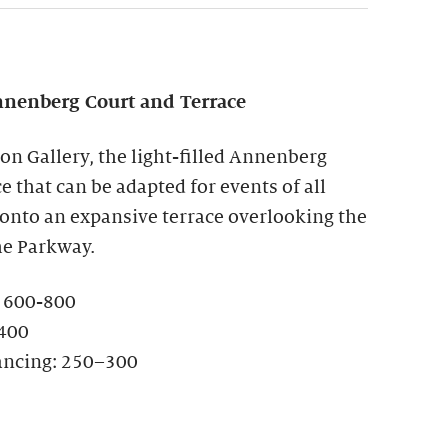
nenberg Court and Terrace
ion Gallery, the light-filled Annenberg
ce that can be adapted for events of all
 onto an expansive terrace overlooking the
he Parkway.
: 600-800
-400
ancing: 250–300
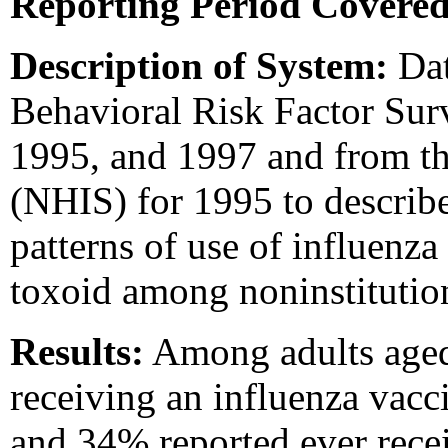
Reporting Period Covered
Description of System:
Dat
Behavioral Risk Factor Sur
1995, and 1997 and from th
(NHIS) for 1995 to describe 
patterns of use of influenz
toxoid among noninstitutio
Results:
Among adults ag
receiving an influenza vacc
and 34% reported ever rece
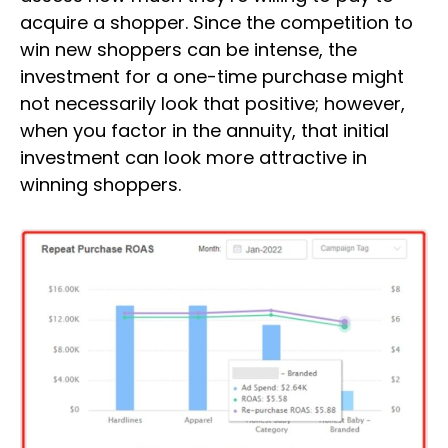
acquire a shopper. Since the competition to
win new shoppers can be intense, the
investment for a one-time purchase might
not necessarily look that positive; however,
when you factor in the annuity, that initial
investment can look more attractive in
winning shoppers.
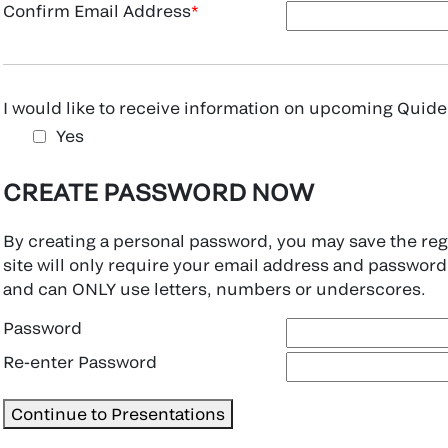
Confirm Email Address
I would like to receive information on upcoming Quidel
Yes
CREATE PASSWORD NOW
By creating a personal password, you may save the regis
site will only require your email address and password
and can ONLY use letters, numbers or underscores.
Password
Re-enter Password
Continue to Presentations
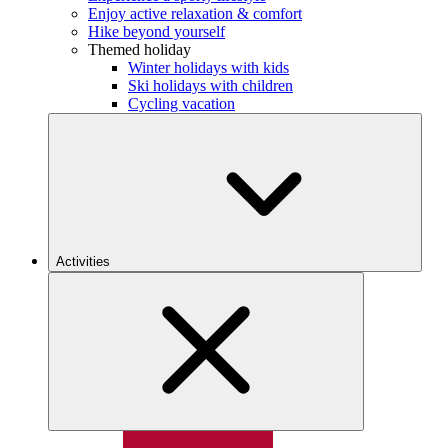
Enjoy active relaxation & comfort
Hike beyond yourself
Themed holiday
Winter holidays with kids
Ski holidays with children
Cycling vacation
Activities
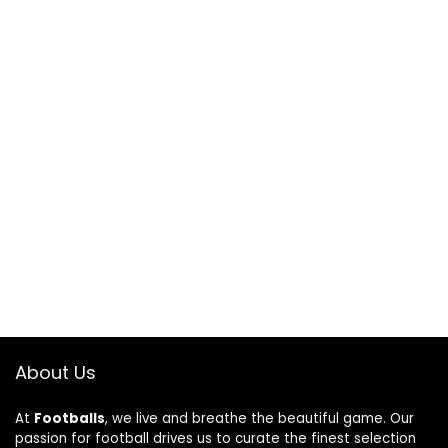
About Us
At
Footballs
, we live and breathe the beautiful game. Our
passion for football drives us to curate the finest selection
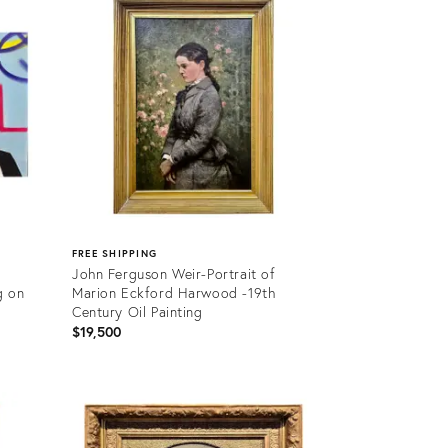
36709320
FREE SHIPPING
John Ferguson Weir-Portrait of
g on
Marion Eckford Harwood -19th
Century Oil Painting
$19,500
Product
ID:
36692880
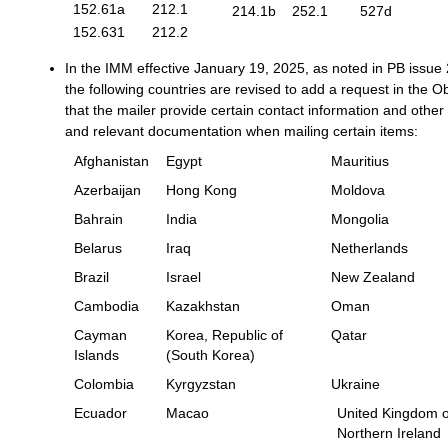
152.61a
212.1
214.1b
252.1
527d
152.631
212.2
In the IMM effective January 19, 2025, as noted in PB issue 
the following countries are revised to add a request in the O
that the mailer provide certain contact information and other
and relevant documentation when mailing certain items:
Afghanistan
Egypt
Mauritius
Azerbaijan
Hong Kong
Moldova
Bahrain
India
Mongolia
Belarus
Iraq
Netherlands
Brazil
Israel
New Zealand
Cambodia
Kazakhstan
Oman
Cayman
Korea, Republic of
Qatar
Islands
(South Korea)
Colombia
Kyrgyzstan
Ukraine
Ecuador
Macao
United Kingdom of
Northern Ireland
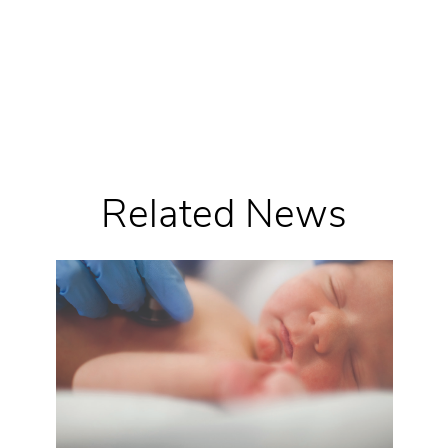
Related News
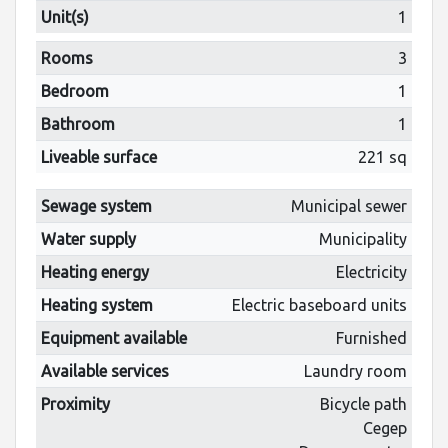
Unit(s)
1
Rooms
3
Bedroom
1
Bathroom
1
Liveable surface
221 sq
Sewage system
Municipal sewer
Water supply
Municipality
Heating energy
Electricity
Heating system
Electric baseboard units
Equipment available
Furnished
Available services
Laundry room
Proximity
Bicycle path
Cegep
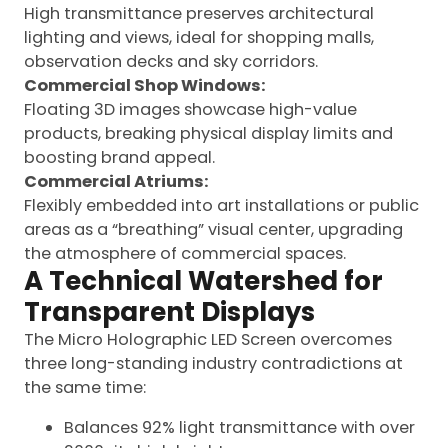
High transmittance preserves architectural
lighting and views, ideal for shopping malls,
observation decks and sky corridors.
Commercial Shop Windows:
Floating 3D images showcase high-value
products, breaking physical display limits and
boosting brand appeal.
Commercial Atriums:
Flexibly embedded into art installations or public
areas as a “breathing” visual center, upgrading
the atmosphere of commercial spaces.
A Technical Watershed for
Transparent Displays
The Micro Holographic LED Screen overcomes
three long-standing industry contradictions at
the same time:
Balances 92% light transmittance with over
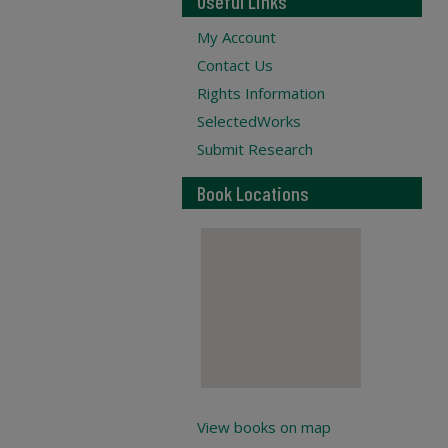
Useful Links
My Account
Contact Us
Rights Information
SelectedWorks
Submit Research
Book Locations
View books on map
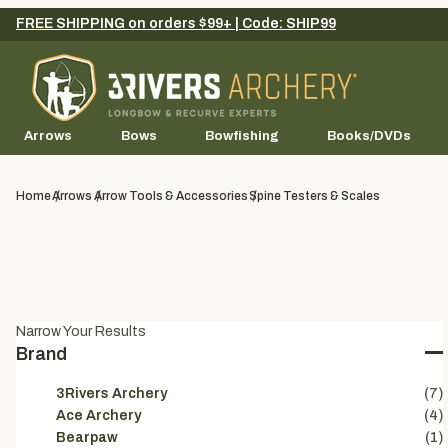
FREE SHIPPING on orders $99+ | Code: SHIP99
Arrows
Bows
Bowfishing
Books/DVDs
Home
Arrows
Arrow Tools & Accessories
Spine Testers & Scales
Narrow Your Results
Brand
3Rivers Archery
(7)
Ace Archery
(4)
Bearpaw
(1)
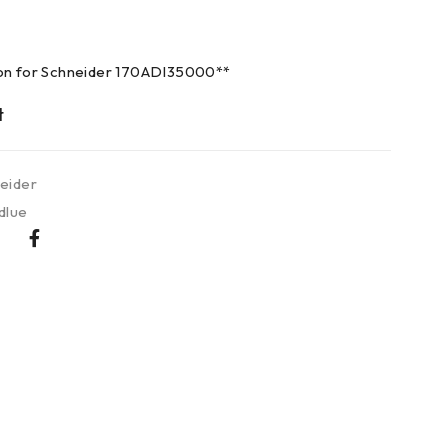
ion for Schneider 170ADI35000**
eider
dlue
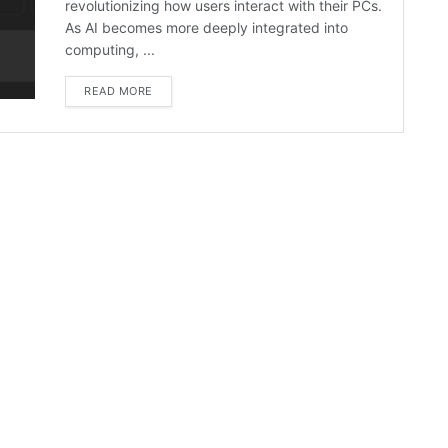
revolutionizing how users interact with their PCs.
As AI becomes more deeply integrated into
computing, ...
READ MORE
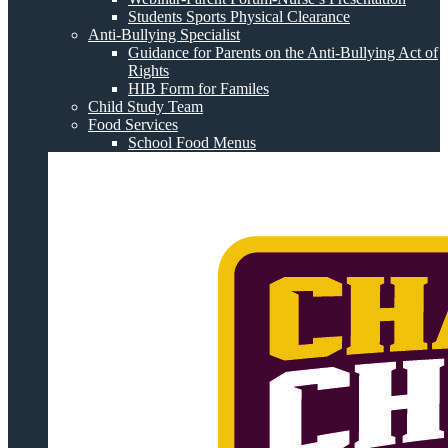
Students Sports Physical Clearance
Anti-Bullying Specialist
Guidance for Parents on the Anti-Bullying Act of
Rights
HIB Form for Familes
Child Study Team
Food Services
School Food Menus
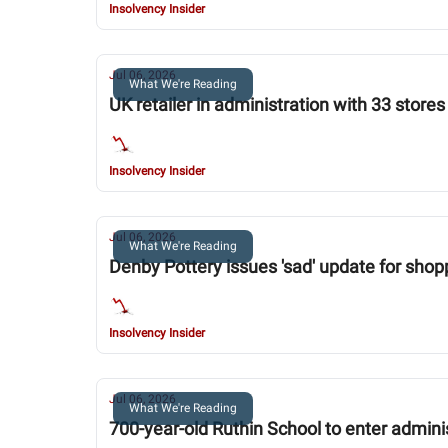
Insolvency Insider
Jul 06, 2026
What We're Reading
UK retailer in administration with 33 stor
Insolvency Insider
Jul 06, 2026
What We're Reading
Denby Pottery issues 'sad' update for shopp
Insolvency Insider
Jul 06, 2026
What We're Reading
700-year-old Ruthin School to enter admini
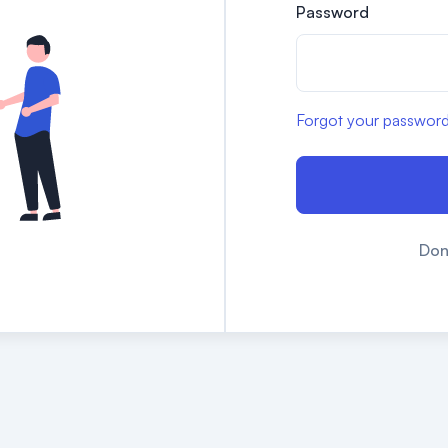
Password
Forgot your passwor
Don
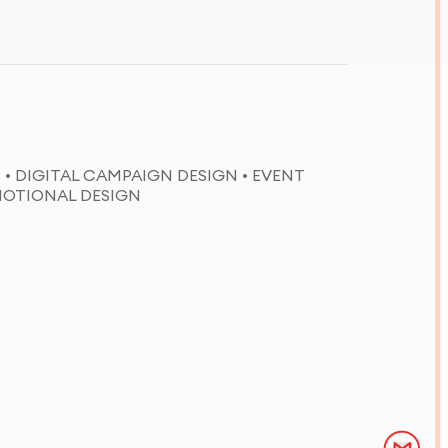
 • DIGITAL CAMPAIGN DESIGN • EVENT
MOTIONAL DESIGN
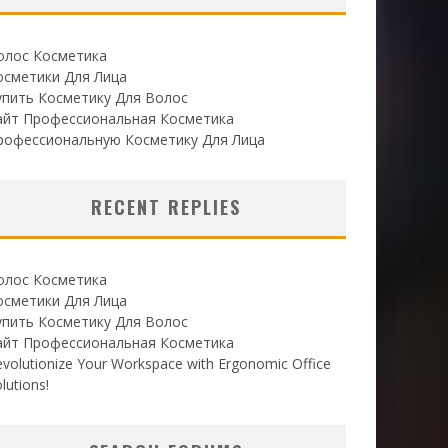
олос Косметика
осметики Для Лица
упить Косметику Для Волос
айт Профессиональная Косметика
рофессиональную Косметику Для Лица
RECENT REPLIES
олос Косметика
осметики Для Лица
упить Косметику Для Волос
айт Профессиональная Косметика
volutionize Your Workspace with Ergonomic Office
lutions!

--------------------------------

Exercise aim:
The records above need to be copied exactly, though not their pictures.

Reply to the exercise:
nenberg Court and Terrace
ion Gallery, the light-filled Annenberg
ce that can be adapted for events of all
 onto an expansive terrace overlooking the
he Parkway.
: 600-800
-400
ancing: 250–300
Reporting Period Covered
Description of System:
Dat
Behavioral Risk Factor Sur
1995, and 1997 and from th
(NHIS) for 1995 to describe 
patterns of use of influenz
toxoid among noninstitutio
Results:
Among adults ag
receiving an influenza vacc
and 34% reported ever rece
acquire a shopper. Since the competition to
win new shoppers can be intense, the
investment for a one-time purchase might
not necessarily look that positive; however,
when you factor in the annuity, that initial
investment can look more attractive in
winning shoppers.
Confirm Email Address
I would like to receive information on upcoming Quidel
Yes
CREATE PASSWORD NOW
By creating a personal password, you may save the regis
site will only require your email address and password
and can ONLY use letters, numbers or underscores.
Password
Re-enter Password
Continue to Presentations
Enjoy active relaxation & comfort
Hike beyond yourself
Themed holiday
Winter holidays with kids
Ski holidays with children
Cycling vacation
Activities
About Us
At
Footballs
, we live and breathe the beautiful game. Our
passion for football drives us to curate the finest selection
36709320
FREE SHIPPING
John Ferguson Weir-Portrait of
g on
Marion Eckford Harwood -19th
Century Oil Painting
$19,500
Product
ID:
36692880
152.61a
212.1
214.1b
252.1
527d
152.631
212.2
In the IMM effective January 19, 2025, as noted in PB issue 
the following countries are revised to add a request in the O
that the mailer provide certain contact information and other
and relevant documentation when mailing certain items:
Afghanistan
Egypt
Mauritius
Azerbaijan
Hong Kong
Moldova
Bahrain
India
Mongolia
Belarus
Iraq
Netherlands
Brazil
Israel
New Zealand
Cambodia
Kazakhstan
Oman
Cayman
Korea, Republic of
Qatar
Islands
(South Korea)
Colombia
Kyrgyzstan
Ukraine
Ecuador
Macao
United Kingdom of
Northern Ireland
Related News
Unit(s)
1
Rooms
3
Bedroom
1
Bathroom
1
Liveable surface
221 sq
Sewage system
Municipal sewer
Water supply
Municipality
Heating energy
Electricity
Heating system
Electric baseboard units
Equipment available
Furnished
Available services
Laundry room
Proximity
Bicycle path
Cegep
High transmittance preserves architectural
lighting and views, ideal for shopping malls,
observation decks and sky corridors.
Commercial Shop Windows:
Floating 3D images showcase high-value
products, breaking physical display limits and
boosting brand appeal.
Commercial Atriums:
Flexibly embedded into art installations or public
areas as a “breathing” visual center, upgrading
the atmosphere of commercial spaces.
A Technical Watershed for
Transparent Displays
The Micro Holographic LED Screen overcomes
three long-standing industry contradictions at
the same time:
Balances 92% light transmittance with over
Useful Links
My Account
Contact Us
Rights Information
SelectedWorks
Submit Research
Book Locations
View books on map
FREE SHIPPING on orders $99+ | Code: SHIP99
Arrows
Bows
Bowfishing
Books/DVDs
Home
Arrows
Arrow Tools & Accessories
Spine Testers & Scales
Narrow Your Results
Brand
3Rivers Archery
(7)
Ace Archery
(4)
Bearpaw
(1)
ion for Schneider 170ADI35000**
eider
dlue
revolutionizing how users interact with their PCs.
As AI becomes more deeply integrated into
computing, ...
READ MORE
Students Sports Physical Clearance
Anti-Bullying Specialist
Guidance for Parents on the Anti-Bullying Act of
Rights
HIB Form for Familes
Child Study Team
Food Services
School Food Menus
Insolvency Insider
Jul 06, 2026
What We're Reading
UK retailer in administration with 33 stor
Insolvency Insider
Jul 06, 2026
What We're Reading
Denby Pottery issues 'sad' update for shopp
Insolvency Insider
Jul 06, 2026
What We're Reading
700-year-old Ruthin School to enter admini
Password
Forgot your passwor
Don
 • DIGITAL CAMPAIGN DESIGN • EVENT
MOTIONAL DESIGN
олос Косметика
осметики Для Лица
упить Косметику Для Волос
айт Профессиональная Косметика
рофессиональную Косметику Для Лица
RECENT REPLIES
олос Косметика
осметики Для Лица
упить Косметику Для Волос
айт Профессиональная Косметика
volutionize Your Workspace with Ergonomic Office
lutions!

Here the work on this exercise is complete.